Problem ▸ Give the number of lines below with "Meetings" in them, leaving out anything else.

(Recorded data)
--- START ---

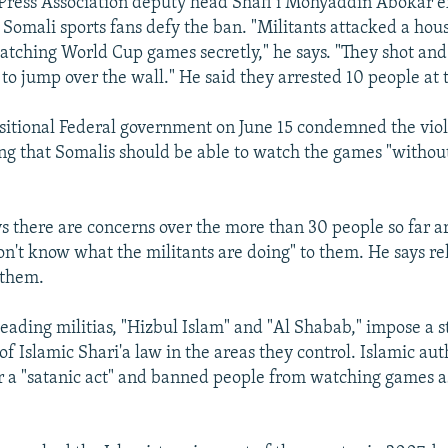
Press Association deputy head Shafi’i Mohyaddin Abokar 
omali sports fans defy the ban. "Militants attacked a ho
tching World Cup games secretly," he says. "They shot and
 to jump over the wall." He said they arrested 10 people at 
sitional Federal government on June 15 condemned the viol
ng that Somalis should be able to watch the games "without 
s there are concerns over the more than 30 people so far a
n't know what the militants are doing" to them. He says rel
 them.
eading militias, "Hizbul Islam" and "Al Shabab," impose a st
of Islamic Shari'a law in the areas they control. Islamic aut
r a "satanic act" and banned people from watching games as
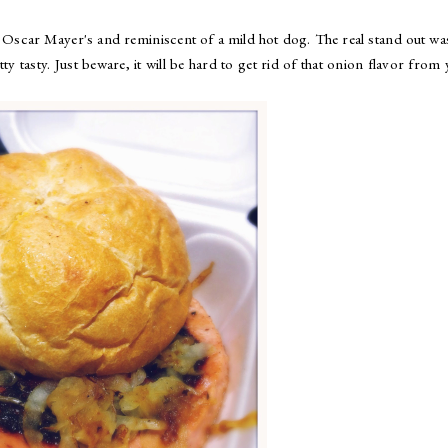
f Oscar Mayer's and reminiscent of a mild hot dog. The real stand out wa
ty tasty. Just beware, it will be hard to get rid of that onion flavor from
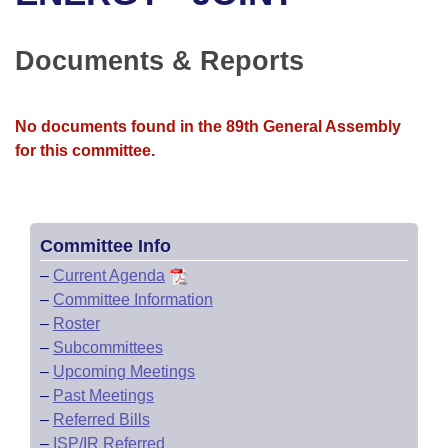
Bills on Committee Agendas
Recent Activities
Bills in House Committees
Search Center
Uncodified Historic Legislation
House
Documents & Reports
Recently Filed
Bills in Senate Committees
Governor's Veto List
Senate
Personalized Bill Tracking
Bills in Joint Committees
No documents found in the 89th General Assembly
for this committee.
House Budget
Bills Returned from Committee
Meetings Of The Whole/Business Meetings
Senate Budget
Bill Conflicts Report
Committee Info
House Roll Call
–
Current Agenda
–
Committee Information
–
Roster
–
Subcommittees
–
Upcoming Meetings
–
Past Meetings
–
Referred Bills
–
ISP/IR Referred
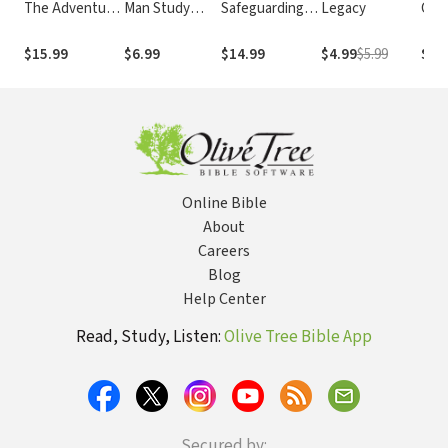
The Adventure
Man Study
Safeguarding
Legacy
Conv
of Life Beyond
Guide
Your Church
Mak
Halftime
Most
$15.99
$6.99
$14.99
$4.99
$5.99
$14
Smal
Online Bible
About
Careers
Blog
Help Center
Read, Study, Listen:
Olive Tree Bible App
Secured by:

--- END ---

Task solution ▸ 3